» **DESCRIPTION OF THE TASK**:
From the data below, copy each line that includes the word "date".
Top of GIVEN INFORMATION
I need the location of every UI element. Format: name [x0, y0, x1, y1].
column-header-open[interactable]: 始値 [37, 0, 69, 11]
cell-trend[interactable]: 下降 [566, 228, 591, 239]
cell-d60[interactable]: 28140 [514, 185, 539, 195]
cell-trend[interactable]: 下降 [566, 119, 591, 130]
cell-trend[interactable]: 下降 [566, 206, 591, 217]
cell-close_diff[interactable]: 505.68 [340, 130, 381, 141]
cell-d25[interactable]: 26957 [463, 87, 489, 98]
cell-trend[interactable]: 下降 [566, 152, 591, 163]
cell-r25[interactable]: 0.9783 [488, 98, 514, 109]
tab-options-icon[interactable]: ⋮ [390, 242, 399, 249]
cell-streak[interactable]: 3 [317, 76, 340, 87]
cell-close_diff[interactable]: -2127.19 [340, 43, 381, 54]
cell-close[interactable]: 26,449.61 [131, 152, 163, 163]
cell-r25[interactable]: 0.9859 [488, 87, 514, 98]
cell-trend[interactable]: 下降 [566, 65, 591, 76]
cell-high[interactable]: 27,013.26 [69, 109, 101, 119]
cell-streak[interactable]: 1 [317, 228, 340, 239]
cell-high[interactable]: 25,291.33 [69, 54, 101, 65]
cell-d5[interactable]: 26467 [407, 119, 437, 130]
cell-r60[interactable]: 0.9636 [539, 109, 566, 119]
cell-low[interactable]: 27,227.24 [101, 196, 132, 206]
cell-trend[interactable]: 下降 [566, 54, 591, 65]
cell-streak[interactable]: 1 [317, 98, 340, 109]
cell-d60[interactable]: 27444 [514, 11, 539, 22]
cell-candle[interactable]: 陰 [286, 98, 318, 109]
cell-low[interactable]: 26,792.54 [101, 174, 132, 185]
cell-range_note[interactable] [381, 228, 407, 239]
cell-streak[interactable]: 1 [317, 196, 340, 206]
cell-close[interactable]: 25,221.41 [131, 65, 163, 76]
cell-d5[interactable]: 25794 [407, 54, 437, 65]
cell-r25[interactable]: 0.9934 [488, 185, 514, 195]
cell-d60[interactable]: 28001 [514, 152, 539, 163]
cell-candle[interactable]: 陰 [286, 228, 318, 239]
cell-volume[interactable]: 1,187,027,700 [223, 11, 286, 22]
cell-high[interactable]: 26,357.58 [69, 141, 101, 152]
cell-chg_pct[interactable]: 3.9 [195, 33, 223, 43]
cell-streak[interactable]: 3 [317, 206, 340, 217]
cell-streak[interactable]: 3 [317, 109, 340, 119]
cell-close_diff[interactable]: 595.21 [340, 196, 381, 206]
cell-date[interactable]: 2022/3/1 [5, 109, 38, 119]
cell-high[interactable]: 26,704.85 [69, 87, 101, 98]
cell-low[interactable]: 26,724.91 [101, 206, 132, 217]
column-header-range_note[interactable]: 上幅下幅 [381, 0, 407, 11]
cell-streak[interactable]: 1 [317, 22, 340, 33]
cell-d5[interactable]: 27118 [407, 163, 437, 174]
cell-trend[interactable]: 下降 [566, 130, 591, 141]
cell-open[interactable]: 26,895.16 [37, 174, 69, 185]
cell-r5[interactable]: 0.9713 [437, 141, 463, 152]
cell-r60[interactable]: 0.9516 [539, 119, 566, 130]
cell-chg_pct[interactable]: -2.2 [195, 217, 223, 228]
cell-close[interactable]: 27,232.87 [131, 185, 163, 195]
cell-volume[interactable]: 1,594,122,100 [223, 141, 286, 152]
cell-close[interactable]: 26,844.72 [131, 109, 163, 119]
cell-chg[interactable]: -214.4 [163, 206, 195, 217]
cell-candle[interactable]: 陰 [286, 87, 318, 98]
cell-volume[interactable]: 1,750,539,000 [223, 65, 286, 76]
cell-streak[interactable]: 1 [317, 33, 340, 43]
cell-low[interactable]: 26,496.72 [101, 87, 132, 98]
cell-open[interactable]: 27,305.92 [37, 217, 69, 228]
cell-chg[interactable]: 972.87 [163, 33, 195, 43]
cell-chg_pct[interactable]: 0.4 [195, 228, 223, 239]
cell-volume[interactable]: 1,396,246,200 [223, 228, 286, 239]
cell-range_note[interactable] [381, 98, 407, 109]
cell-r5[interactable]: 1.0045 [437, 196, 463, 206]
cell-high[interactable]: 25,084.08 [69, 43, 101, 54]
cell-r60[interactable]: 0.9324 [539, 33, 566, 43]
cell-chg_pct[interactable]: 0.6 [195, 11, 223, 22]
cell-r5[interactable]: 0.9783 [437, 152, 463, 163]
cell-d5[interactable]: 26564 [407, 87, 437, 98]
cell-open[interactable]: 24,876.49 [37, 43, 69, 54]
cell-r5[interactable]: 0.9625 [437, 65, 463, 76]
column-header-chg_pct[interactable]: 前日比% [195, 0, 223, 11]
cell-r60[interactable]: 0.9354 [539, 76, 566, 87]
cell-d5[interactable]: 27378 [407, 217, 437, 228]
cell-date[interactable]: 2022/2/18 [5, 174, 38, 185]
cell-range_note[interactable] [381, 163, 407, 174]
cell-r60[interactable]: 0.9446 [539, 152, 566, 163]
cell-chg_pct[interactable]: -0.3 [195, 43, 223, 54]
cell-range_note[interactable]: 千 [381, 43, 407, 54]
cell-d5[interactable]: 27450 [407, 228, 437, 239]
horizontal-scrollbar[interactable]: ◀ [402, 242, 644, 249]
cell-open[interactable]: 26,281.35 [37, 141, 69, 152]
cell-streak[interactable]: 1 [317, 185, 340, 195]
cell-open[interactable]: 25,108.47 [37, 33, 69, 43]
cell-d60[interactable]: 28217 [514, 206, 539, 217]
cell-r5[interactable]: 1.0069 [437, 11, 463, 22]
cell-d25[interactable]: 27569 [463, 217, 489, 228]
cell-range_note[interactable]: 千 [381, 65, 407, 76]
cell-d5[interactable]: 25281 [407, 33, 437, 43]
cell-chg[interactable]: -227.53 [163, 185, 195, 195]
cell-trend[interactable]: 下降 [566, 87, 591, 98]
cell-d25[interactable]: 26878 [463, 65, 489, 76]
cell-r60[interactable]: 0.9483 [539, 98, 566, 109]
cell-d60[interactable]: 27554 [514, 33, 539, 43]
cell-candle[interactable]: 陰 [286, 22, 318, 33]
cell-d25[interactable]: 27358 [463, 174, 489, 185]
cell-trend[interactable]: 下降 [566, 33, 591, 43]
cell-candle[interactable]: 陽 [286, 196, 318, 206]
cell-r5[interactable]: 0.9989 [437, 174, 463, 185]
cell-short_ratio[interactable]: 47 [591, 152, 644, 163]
Bottom of GIVEN INFORMATION
» **RESPONSE TO THIS EXERCISE**:
cell-date[interactable]: 2022/3/1 [5, 109, 38, 119]
cell-date[interactable]: 2022/2/18 [5, 174, 38, 185]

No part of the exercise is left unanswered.